In TopK, you can combine [keyword search](/concepts/keyword-search), [vector search](/concepts/vector-search), and [filtering](/documents/query#filtering) in a single query.
This allows you to fetch the truly **most relevant results** while maintaining a steady performance - no overfetching.

<CodeGroup>
  ```python Python theme={null}
  from topk_sdk.query import select, field, fn, match

  docs = client.collection("books").query(
      select(
          "title",
          # Score documents using BM25 algorithm
          text_score=fn.bm25_score(),
          # Compute semantic similarity between the provided query and the `title` field.
          title_similarity=fn.semantic_similarity("title", "catcher"),
      )
      # Filter documents that contain the `great` keyword
      .filter(match("great"))
      # Filtering by metadata
      .filter(field("published_year") > 1980)
      # Return top 10 documents with the highest combined score
      .topk(field("text_score") * 0.2 + field("title_similarity") * 0.8, 10)
  )
  ```

  ```typescript Javascript theme={null}
  import { select, fn, field, match } from "topk-js/query";

  const docs = await client.collection("books").query(
    select({
      title: field("title"),
      text_score: fn.bm25Score(),
      title_similarity: fn.semanticSimilarity("title", "catcher"),
    })
      .filter(match("great"))
      .filter(field("published_year").gt(1980))
      .topk(
        field("text_score").mul(0.2).add(field("title_similarity").mul(0.8)),
        10
      )
  );
  ```
</CodeGroup>

As you might have noticed, we are also sorting the top-k results using a custom scoring function.
You can read more about custom scoring functions in the following section.

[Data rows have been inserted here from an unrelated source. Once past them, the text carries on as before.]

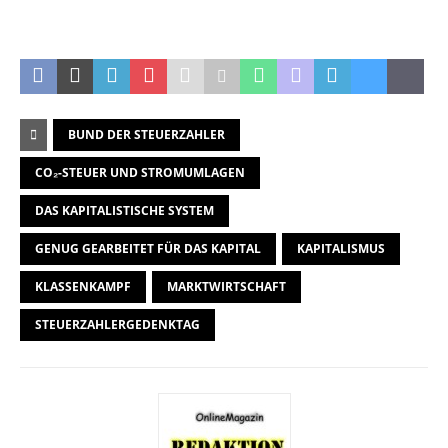
BUND DER STEUERZAHLER
CO₂-STEUER UND STROMUMLAGEN
DAS KAPITALISTISCHE SYSTEM
GENUG GEARBEITET FÜR DAS KAPITAL
KAPITALISMUS
KLASSENKAMPF
MARKTWIRTSCHAFT
STEUERZAHLERGEDENKTAG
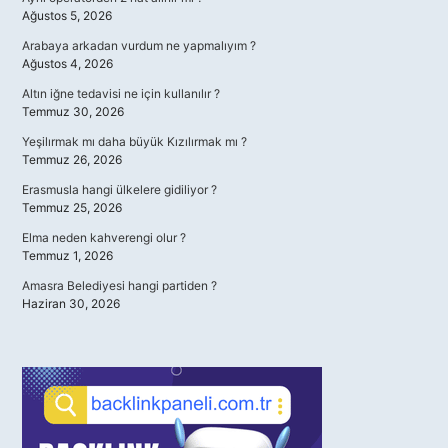
Ağustos 5, 2026
Arabaya arkadan vurdum ne yapmalıyım ?
Ağustos 4, 2026
Altın iğne tedavisi ne için kullanılır ?
Temmuz 30, 2026
Yeşilırmak mı daha büyük Kızılırmak mı ?
Temmuz 26, 2026
Erasmusla hangi ülkelere gidiliyor ?
Temmuz 25, 2026
Elma neden kahverengi olur ?
Temmuz 1, 2026
Amasra Belediyesi hangi partiden ?
Haziran 30, 2026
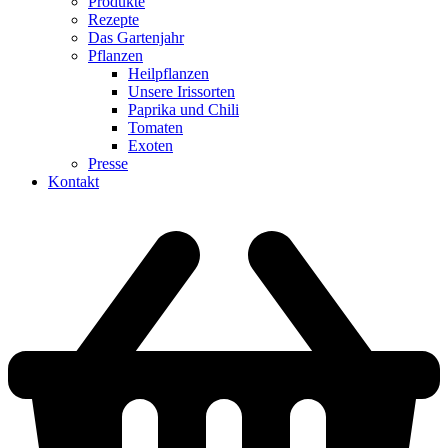
Produkte
Rezepte
Das Gartenjahr
Pflanzen
Heilpflanzen
Unsere Irissorten
Paprika und Chili
Tomaten
Exoten
Presse
Kontakt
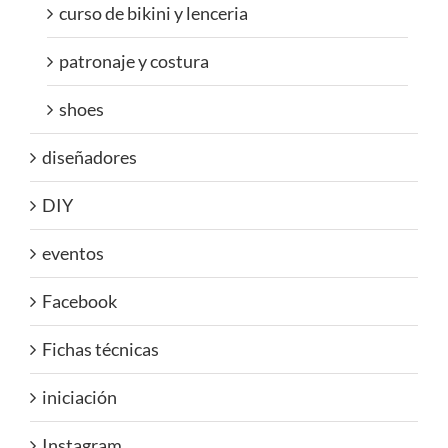
curso de bikini y lenceria
patronaje y costura
shoes
diseñadores
DIY
eventos
Facebook
Fichas técnicas
iniciación
Instagram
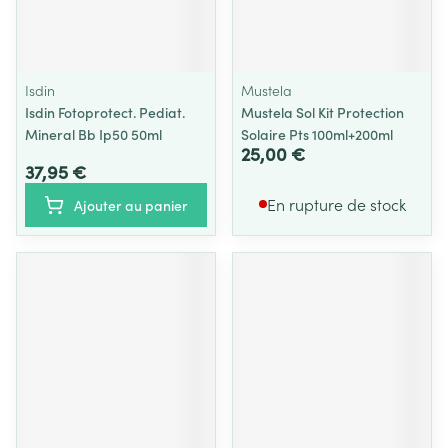
Isdin
Mustela
Isdin Fotoprotect. Pediat.
Mustela Sol Kit Protection
Mineral Bb Ip50 50ml
Solaire Pts 100ml+200ml
25,00 €
37,95 €
En rupture de stock
Ajouter au panier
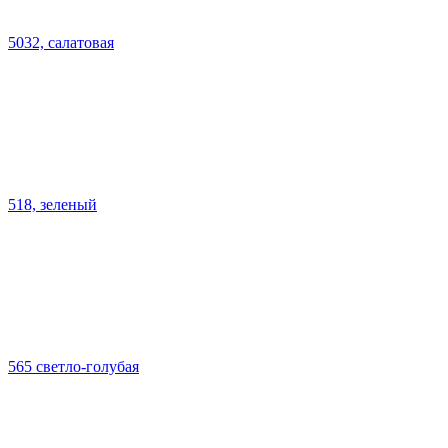
5032, салатовая
518, зеленый
565 светло-голубая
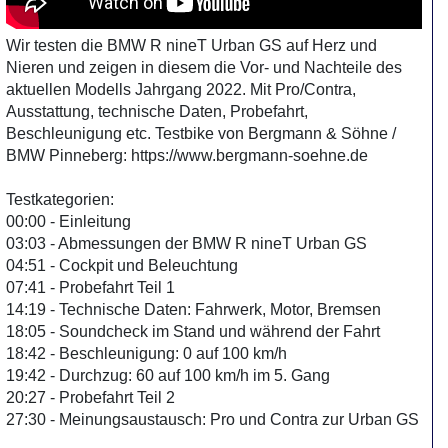
Wir testen die BMW R nineT Urban GS auf Herz und
Nieren und zeigen in diesem die Vor- und Nachteile des
aktuellen Modells Jahrgang 2022. Mit Pro/Contra,
Ausstattung, technische Daten, Probefahrt,
Beschleunigung etc. Testbike von Bergmann & Söhne /
BMW Pinneberg: https://www.bergmann-soehne.de
Testkategorien:
00:00 - Einleitung
03:03 - Abmessungen der BMW R nineT Urban GS
04:51 - Cockpit und Beleuchtung
07:41 - Probefahrt Teil 1
14:19 - Technische Daten: Fahrwerk, Motor, Bremsen
18:05 - Soundcheck im Stand und während der Fahrt
18:42 - Beschleunigung: 0 auf 100 km/h
19:42 - Durchzug: 60 auf 100 km/h im 5. Gang
20:27 - Probefahrt Teil 2
27:30 - Meinungsaustausch: Pro und Contra zur Urban GS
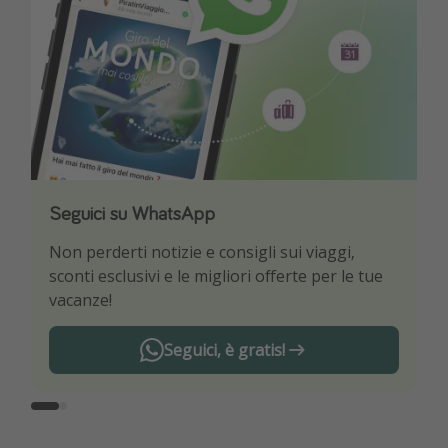
Seguici su WhatsApp
Scarica la nostra App
Non perderti notizie e consigli sui viaggi,
Sii il primo a conoscere le migliori offerte di
sconti esclusivi e le migliori offerte per le tue
viaggio
vacanze!
Seguici, è gratis!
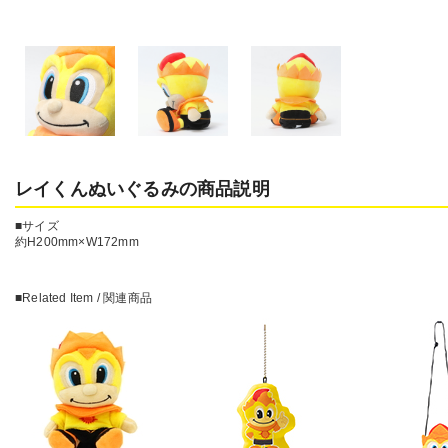
レイくんぬいぐるみの商品説明
■サイズ
約H200mm×W172mm
■Related Item / 関連商品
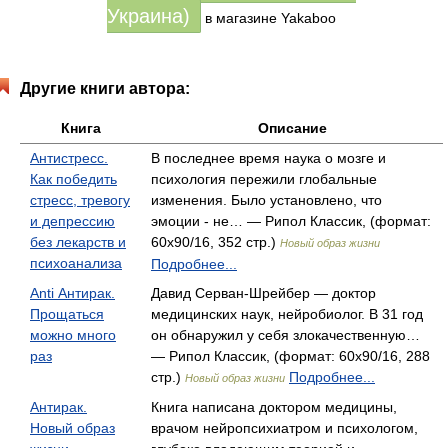
Украина)
в магазине Yakaboo
Другие книги автора:
Книга
Описание
Антистресс.
В последнее время наука о мозге и
Как победить
психология пережили глобальные
стресс, тревогу
изменения. Было установлено, что
и депрессию
эмоции - не… — Рипол Классик, (формат:
без лекарств и
60x90/16, 352 стр.)
Новый образ жизни
психоанализа
Подробнее...
Anti Антирак.
Давид Серван-Шрейбер — доктор
Прощаться
медицинских наук, нейробиолог. В 31 год
можно много
он обнаружил у себя злокачественную…
раз
— Рипол Классик, (формат: 60x90/16, 288
стр.)
Подробнее...
Новый образ жизни
Антирак.
Книга написана доктором медицины,
Новый образ
врачом нейропсихиатром и психологом,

## Custom Scoring Functions

TopK allows you to **define custom scoring functions** by combining:

* Semantic similarity score
* Keyword score(BM25)
* Vector distance
* "Bring-your-own" precomputed importance score

### Defining a Collection with Custom Scoring Fields

<CodeGroup>
  ```python Python theme={null}
  from topk_sdk.schema import text, float, semantic_index

  client.collections().create(
      "documents",
      schema={
          "content": text().index(semantic_index()),  # Semantic search
          "importance": float().required(),  # Precomputed importance score
      },
  )
  ```

  ```typescript Javascript theme={null}
  import { text, float, semanticIndex } from "topk-js/schema";

  await client.collections().create("documents", {
    content: text().index(semanticIndex()), // Semantic search
    importance: float().required(), // Precomputed importance score
  });
  ```
</CodeGroup>

### Querying with a Custom Scoring Function

<CodeGroup>
  ```python Python theme={null}
  from topk_sdk.query import select, field, fn

  docs = client.collection("documents").query(
      select(
          "content",
          "importance",
          content_score=fn.semantic_similarity("content", "machine learning applications"),
      )
      .topk(0.8 * field("importance") + 0.2 * field("content_score"), 10)
  )
  ```

  ```typescript Javascript theme={null}
  import { select, field, fn } from "topk-js/query";

  const docs = await client.collection("documents").query(
    select({
      content: field("content"),
      importance: field("importance"),
      content_score: fn.semanticSimilarity(
        "content",
        "machine learning applications"
      ),
    }).topk(
      field("importance").mul(0.8).add(field("content_score").mul(0.2)),
      10
    )
  );
  ```
</CodeGroup>

Let's break down the example above:

1. First, we retrieve documents based on both semantic similarity (`content_score`) and precomputed importance (`importance_score`).
2. Then, the `topk()` function gives 80% weight to content score and 20% weight to document importance.
3. Sorting by a custom scoring function allows us to boost more critical documents, ensuring that highly relevant but less "important" content doesn't dominate.